Most eligible Emporia State employees received a 2.5 percent raise last semester, according to figures released by the university. The raises were largely based on merit, but requirements also included the completion of online diversity training.
A total of 636 employees, out of 746 eligible, received the full raise. That’s 85 percent.
The average raise was $1,314, according to Gwen Larson, director of marketing and media relations. Only five employees of those who got raises didn’t get the full amount.
In addition to the diversity training, employees who got raises were required to have a satisfactory or better on their most recent evaluation.
When Michael Smith, chair of the Department of Social Sciences, first heard about the raises, he felt relief.
“It’s been quite a while,” Smith said. “Our last merit pay increases were about 10 years ago.”

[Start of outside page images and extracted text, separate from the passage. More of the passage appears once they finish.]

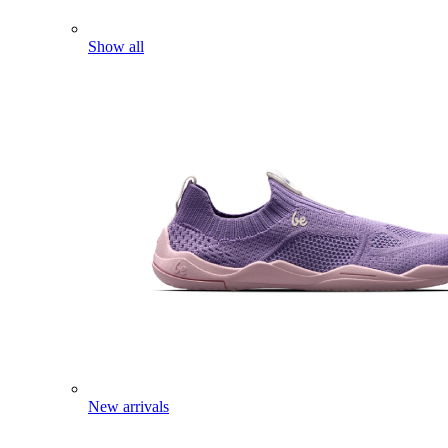
Show all
New arrivals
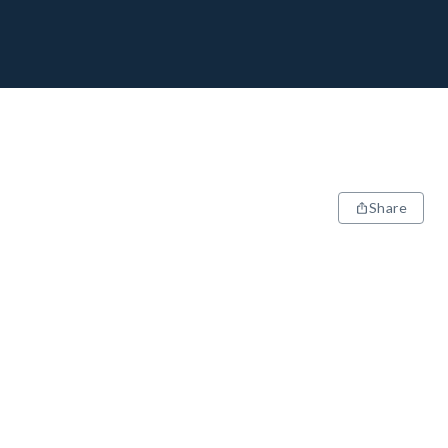
Share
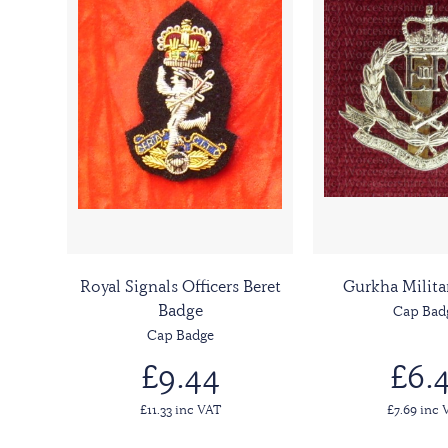
Royal Signals Officers Beret
Gurkha Milita
Badge
Cap Bad
Cap Badge
£9.44
£6.4
£11.33 inc VAT
£7.69 inc 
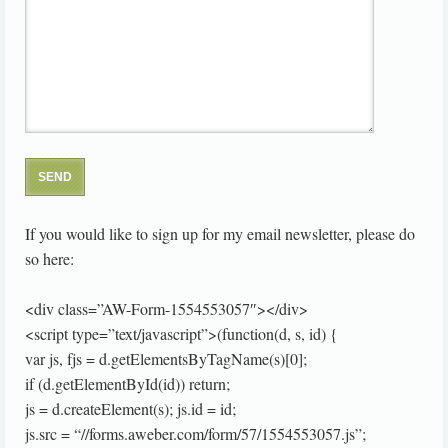
If you would like to sign up for my email newsletter, please do
so here:
<div class=”AW-Form-1554553057″></div>
<script type=”text/javascript”>(function(d, s, id) {
var js, fjs = d.getElementsByTagName(s)[0];
if (d.getElementById(id)) return;
js = d.createElement(s); js.id = id;
js.src = “//forms.aweber.com/form/57/1554553057.js”;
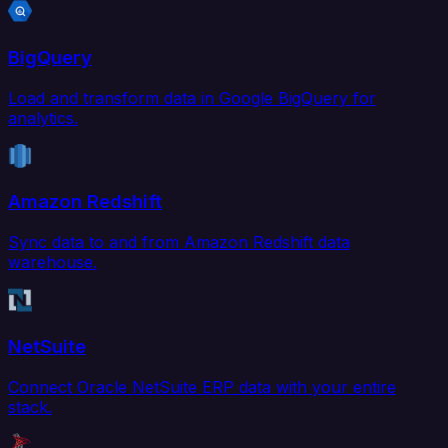
BigQuery
Load and transform data in Google BigQuery for
analytics.
Amazon Redshift
Sync data to and from Amazon Redshift data
warehouse.
NetSuite
Connect Oracle NetSuite ERP data with your entire
stack.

There are currently 840 full- and part-time employees at the university, not counting student employees or graduate assistants, Larson said.
Last year, Gov. Laura Kelly called for a 2.5 percent increase for all state employees. For Kansas Board of Regents institutions, however, decisions about the amounts, and procedures for the awards, were left up to the schools.

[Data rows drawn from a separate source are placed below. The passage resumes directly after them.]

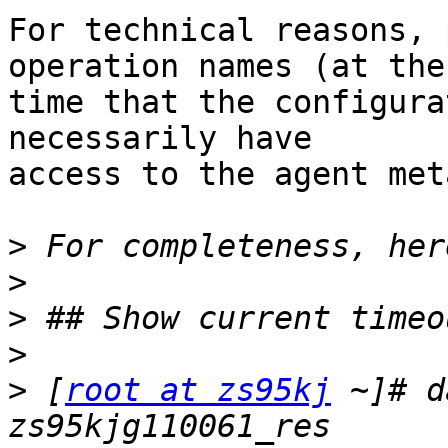
For technical reasons, 
operation names (at the

time that the configura
necessarily have

access to the agent met
>
>
>
>
>
 [
root at zs95kj
 ~]# d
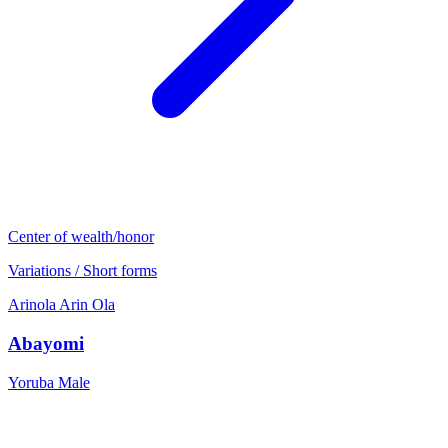
Center of wealth/honor
Variations / Short forms
Arinola
Arin
Ola
Abayomi
Yoruba
Male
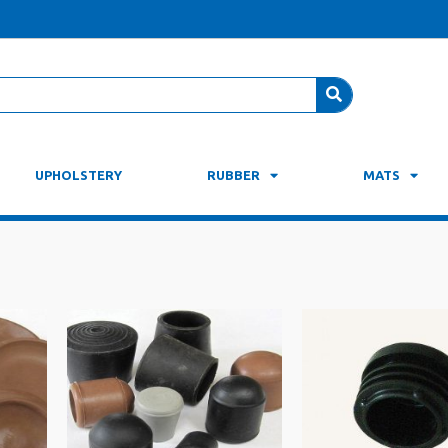
UPHOLSTERY
RUBBER
MATS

“The decision how to administer the raises came after collecting information from ESU Human Resources on best practices,” Larson said. “(We gathered) input from shared governance representatives and advice from the vice-president leadership team. The final system came after much study and discussion determined it was best for Emporia State and its faculty and staff.”
Smith said the training provided some good information on microaggressions.

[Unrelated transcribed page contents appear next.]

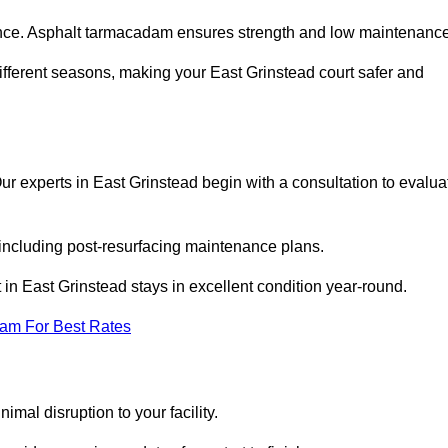
nce. Asphalt tarmacadam ensures strength and low maintenance
ifferent seasons, making your East Grinstead court safer and
 Our experts in East Grinstead begin with a consultation to evalua
 including post-resurfacing maintenance plans.
in East Grinstead stays in excellent condition year-round.
eam For Best Rates
mal disruption to your facility.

“I had mixed feelings about the training,” Smith said. “There was some useful information in there. For example, I’ve heard a lot about microaggressions, but I’ve never had someone who studies it explain the concept. I think the fellow that was interviewed for that video course was actually one of the people who developed the concept and that was really interesting to hear it from the source. I feel like I understand microaggressions better, so that was good.”
While Smith said he thought the training was good, he did disagree with the way certain topics were handled.
“A lot of the trainings will do this, the IT training we do is the same way, but some things are just so obvious,” Smith said. “You just think ‘Seriously? You don’t think people already know this?’ Not all of (the trainings are like this), but some.”